▶
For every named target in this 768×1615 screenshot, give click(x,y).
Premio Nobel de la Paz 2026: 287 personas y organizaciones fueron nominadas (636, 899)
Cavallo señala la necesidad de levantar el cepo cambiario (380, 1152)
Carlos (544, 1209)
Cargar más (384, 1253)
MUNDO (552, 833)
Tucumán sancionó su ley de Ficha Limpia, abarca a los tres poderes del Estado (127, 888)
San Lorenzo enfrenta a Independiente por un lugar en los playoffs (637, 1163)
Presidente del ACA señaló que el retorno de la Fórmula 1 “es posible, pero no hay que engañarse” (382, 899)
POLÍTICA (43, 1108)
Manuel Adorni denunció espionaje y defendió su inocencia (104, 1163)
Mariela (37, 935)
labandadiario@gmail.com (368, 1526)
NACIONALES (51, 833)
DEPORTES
◀
▶
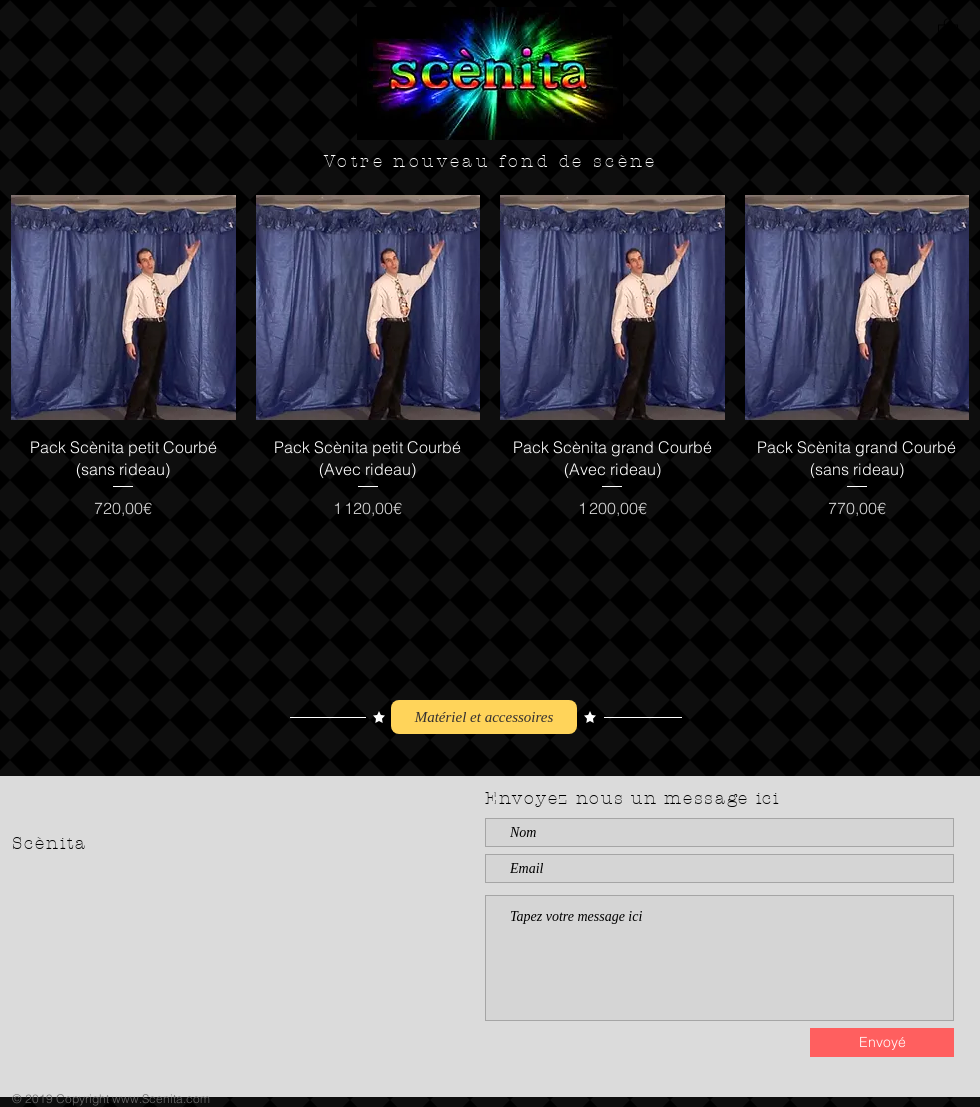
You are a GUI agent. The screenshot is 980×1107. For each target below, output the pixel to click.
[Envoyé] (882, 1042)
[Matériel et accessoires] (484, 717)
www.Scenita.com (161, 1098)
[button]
◀
▶
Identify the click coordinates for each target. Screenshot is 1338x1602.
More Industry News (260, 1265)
◀
The lines above that hold the word "target" are the ones to copy.

• [Written answer]
For every named target in this 768×1615 screenshot, give click(x,y).
You are a GUI agent. The screenshot is 980×1107. For each target below, output the pixel to click.
Identify the click coordinates for each target. Screenshot is 1338x1602.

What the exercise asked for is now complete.